15° W, Chimpanzee (Pan troglodytes)
In January 2007, National Science Foundation Antarctic Artists and Writers Program award recipient Xavier Cortada traveled to the South Pole.
Using acrylic paint diluted with Antarctic sea water, the Miami artist painted 24 flags with the scientific name of species across Earth whose habitats are being destroyed by man (see list below).
Cortada also painted the habitat’s longitude on each of the 24 flags (e.g., Gorilla at 30°East, Panda Bear at 105° East, Leatherback Turtle at 120° East, Siberian Tiger at 135° East, etc.).
Cortada then planted the flags 15 degrees from one another in a circle around the South Pole, aligning each with its corresponding longitudinal line as it converges on the planet’s southernmost point.
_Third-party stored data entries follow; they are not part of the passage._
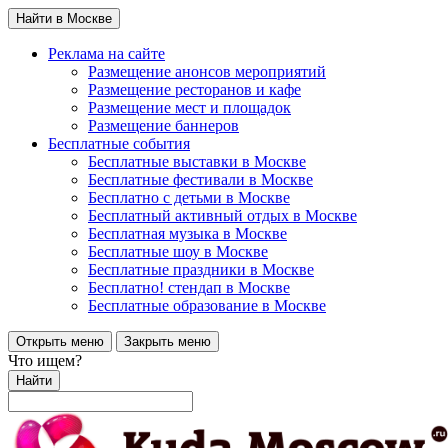
Найти в Москве
Реклама на сайте
Размещение анонсов мероприятий
Размещение ресторанов и кафе
Размещение мест и площадок
Размещение баннеров
Бесплатные события
Бесплатные выставки в Москве
Бесплатные фестивали в Москве
Бесплатно с детьми в Москве
Бесплатный активный отдых в Москве
Бесплатная музыка в Москве
Бесплатные шоу в Москве
Бесплатные праздники в Москве
Бесплатно! стендап в Москве
Бесплатные образование в Москве
Открыть меню
Закрыть меню
Что ищем?
Найти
The twenty-four animals Cortada selected for the flags are endangered because their habitats are environmentally threatened by man and/or because they have been hunted to the brink of extinction.
In his Endangered World installation, the artist situates these animals on the driest, coldest and most inhospitable of continents to highlight the point that numerous species across the globe are losing their habitat. Half of the planet’s biodiversity is threatened.
Unless we act to address issues of global climate change and ecosystem destruction, many of these banners will soon bear the name of extinct species.